Maybe I through more enemies at them, but in waves rather than all at once?
This is a good idea! Accomplishes what I’m aiming for better than what I have currently set up. I may just use this as a system instead!
Yea, this may be an area I want to just abstract rather than have a mechanical representation. Feels weird whenever I have to go that route though. Where as Theatre of the Mind as Star Wars FFG is (which I love), we still have have 3 Core Rule Books and 18 Splatbooks for a reason, Mechanics help to flesh out and represent what we abstract and narrate.
Most species are balanced to be able to achieve a 333322 build, with a +10 XP bonus. The benefit of playing a 322221 species is that you can get a 433221 build at CharGen. While that’s technically 1 Characteristic behind a 333322 build, it’s probably better for most character builds.
I think you mean Threat and Despair? “Setback” is the die.
Yeah, that’s what I was talking about. I’m not suggesting it as something to add, but rather as an item in my list of costs.
Good. I wasn’t saying it was for you but rather addressing your more general statements regarding the game being too generous with credits.
Sure. Ryloth is good. Especially since there are uninhabited parts of Ryloth. It’s also the sort of planet where you could find convenient canyons and the like.
My personal pulp favorite is an asteroid base. I had my players for one of my campaigns start a base in a Recusant-class that had crashed on as asteroid. Lots of credits involved in that, and a fun exploration mission. I can give you more info on that if you’d like.
It’s human nature to see a problem and assume other people have that problem.
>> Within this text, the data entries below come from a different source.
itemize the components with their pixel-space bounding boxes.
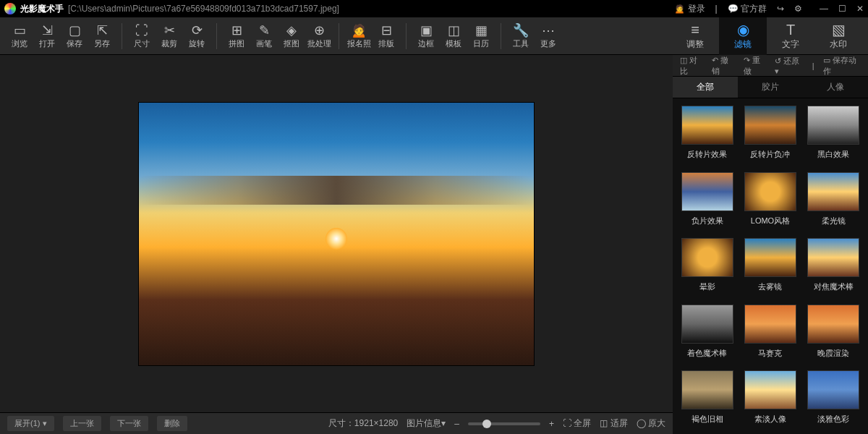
maximize-button[interactable]: ☐ — [838, 4, 846, 14]
filter-tab-film[interactable]: 胶片 — [738, 77, 803, 98]
filter-thumb — [744, 238, 796, 277]
zoom-slider[interactable] — [468, 422, 540, 425]
next-button[interactable]: 下一张 — [110, 416, 148, 431]
sliders-icon: ≡ — [691, 21, 699, 38]
tools-button[interactable]: 🔧工具 — [507, 19, 535, 54]
filter-item[interactable]: LOMO风格 — [741, 172, 799, 229]
fullscreen-button[interactable]: ⛶ 全屏 — [563, 417, 591, 430]
open-icon: ⇲ — [42, 22, 53, 38]
photo-preview[interactable] — [138, 102, 535, 366]
more-icon: ⋯ — [542, 22, 555, 38]
crop-icon: ✂ — [164, 22, 175, 38]
share-icon[interactable]: ↪ — [777, 4, 784, 14]
filter-label: 反转片负冲 — [750, 149, 790, 160]
filter-tab-all[interactable]: 全部 — [673, 77, 738, 98]
cutout-button[interactable]: ◈抠图 — [278, 19, 305, 54]
brush-icon: ✎ — [259, 22, 270, 38]
filter-thumb — [681, 305, 733, 344]
filter-sidebar: ◫ 对比 ↶ 撤销 ↷ 重做 ↺ 还原 ▾ | ▭ 保存动作 全部 胶片 人像 … — [673, 55, 868, 434]
filter-label: 晕影 — [699, 281, 715, 292]
minimize-button[interactable]: — — [820, 4, 828, 14]
filter-item[interactable]: 柔光镜 — [805, 172, 862, 229]
filter-item[interactable]: 反转片效果 — [678, 106, 736, 162]
group-button[interactable]: 💬 官方群 — [728, 3, 767, 15]
batch-icon: ⊕ — [314, 22, 325, 38]
filter-item[interactable]: 去雾镜 — [741, 238, 799, 294]
filter-tab-portrait[interactable]: 人像 — [803, 77, 868, 98]
divider: | — [715, 4, 718, 14]
grid-icon: ⊞ — [231, 22, 242, 38]
layout-button[interactable]: ⊟排版 — [373, 19, 400, 54]
text-icon: T — [786, 21, 795, 38]
more-button[interactable]: ⋯更多 — [535, 19, 562, 54]
main-toolbar: ▭浏览 ⇲打开 ▢保存 ⇱另存 ⛶尺寸 ✂裁剪 ⟳旋转 ⊞拼图 ✎画笔 ◈抠图 … — [0, 17, 868, 55]
filter-label: 负片效果 — [692, 216, 723, 226]
filter-item[interactable]: 负片效果 — [678, 172, 736, 229]
statusbar: 展开(1) ▾ 上一张 下一张 删除 尺寸：1921×1280 图片信息▾ – … — [0, 412, 673, 434]
redo-button[interactable]: ↷ 重做 — [744, 55, 766, 77]
filter-item[interactable]: 反转片负冲 — [741, 106, 799, 162]
calendar-button[interactable]: ▦日历 — [467, 19, 495, 54]
filter-thumb — [807, 305, 859, 344]
zoom-out[interactable]: – — [454, 419, 459, 429]
cutout-icon: ◈ — [286, 22, 297, 38]
filter-item[interactable]: 淡雅色彩 — [805, 370, 862, 427]
zoom-in[interactable]: + — [549, 419, 554, 429]
login-button[interactable]: 🙍 登录 — [674, 3, 705, 15]
filter-thumb — [744, 172, 796, 211]
save-icon: ▢ — [69, 22, 81, 38]
filter-item[interactable]: 素淡人像 — [741, 370, 799, 427]
prev-button[interactable]: 上一张 — [63, 416, 101, 431]
info-button[interactable]: 图片信息▾ — [407, 417, 446, 430]
filter-label: 黑白效果 — [817, 149, 849, 160]
open-button[interactable]: ⇲打开 — [33, 19, 61, 54]
filter-item[interactable]: 对焦魔术棒 — [805, 238, 862, 294]
calendar-icon: ▦ — [475, 22, 488, 38]
template-button[interactable]: ◫模板 — [440, 19, 467, 54]
filter-item[interactable]: 褐色旧相 — [678, 370, 736, 427]
puzzle-button[interactable]: ⊞拼图 — [223, 19, 250, 54]
batch-button[interactable]: ⊕批处理 — [305, 19, 333, 54]
delete-button[interactable]: 删除 — [157, 416, 187, 431]
save-button[interactable]: ▢保存 — [61, 19, 88, 54]
tab-watermark[interactable]: ▧水印 — [814, 17, 862, 55]
fit-button[interactable]: ◫ 适屏 — [600, 417, 627, 430]
settings-icon[interactable]: ⚙ — [794, 4, 802, 14]
rotate-button[interactable]: ⟳旋转 — [183, 19, 210, 54]
layout-icon: ⊟ — [381, 22, 392, 38]
expand-button[interactable]: 展开(1) ▾ — [7, 416, 54, 431]
frame-button[interactable]: ▣边框 — [412, 19, 440, 54]
filter-thumb — [681, 370, 733, 409]
filter-label: 素淡人像 — [754, 414, 786, 425]
saveaction-button[interactable]: ▭ 保存动作 — [823, 55, 861, 77]
idphoto-button[interactable]: 🙍报名照 — [345, 19, 373, 54]
filter-item[interactable]: 黑白效果 — [805, 106, 862, 162]
filter-thumb — [744, 370, 796, 409]
filter-thumb — [807, 172, 859, 211]
browse-button[interactable]: ▭浏览 — [6, 19, 33, 54]
size-button[interactable]: ⛶尺寸 — [128, 19, 156, 54]
filter-thumb — [807, 238, 859, 277]
filter-label: 晚霞渲染 — [817, 348, 849, 359]
tab-adjust[interactable]: ≡调整 — [671, 17, 719, 55]
filter-item[interactable]: 马赛克 — [741, 305, 799, 361]
crop-button[interactable]: ✂裁剪 — [156, 19, 183, 54]
dims-label: 尺寸：1921×1280 — [328, 417, 398, 430]
divider: | — [812, 61, 814, 70]
filter-item[interactable]: 晚霞渲染 — [805, 305, 862, 361]
canvas-area: 展开(1) ▾ 上一张 下一张 删除 尺寸：1921×1280 图片信息▾ – … — [0, 55, 673, 434]
app-name: 光影魔术手 — [20, 3, 64, 15]
brush-button[interactable]: ✎画笔 — [250, 19, 278, 54]
original-button[interactable]: ◯ 原大 — [637, 417, 665, 430]
filter-label: 着色魔术棒 — [687, 348, 727, 359]
restore-button[interactable]: ↺ 还原 ▾ — [775, 56, 804, 76]
tab-filter[interactable]: ◉滤镜 — [719, 17, 767, 55]
undo-button[interactable]: ↶ 撤销 — [712, 55, 734, 77]
compare-button[interactable]: ◫ 对比 — [680, 55, 703, 77]
close-button[interactable]: ✕ — [856, 4, 864, 14]
filter-thumb — [807, 106, 859, 145]
tab-text[interactable]: T文字 — [767, 17, 814, 55]
filter-item[interactable]: 晕影 — [678, 238, 736, 294]
saveas-button[interactable]: ⇱另存 — [88, 19, 116, 54]
filter-item[interactable]: 着色魔术棒 — [678, 305, 736, 361]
But it’s pretty widespread for people to think it’s getting “overpowered” often because just about everyone has a line, even if it’s in different places.
If you keep reinforcements “waiting in the wings,” not only does it allow you to ramp up rather than crashing down on them, but it allows you to manipulate how many you’re sending at them without pulling sneaky GM tricks (that the players will catch on to) to draw down or increase the number of enemies.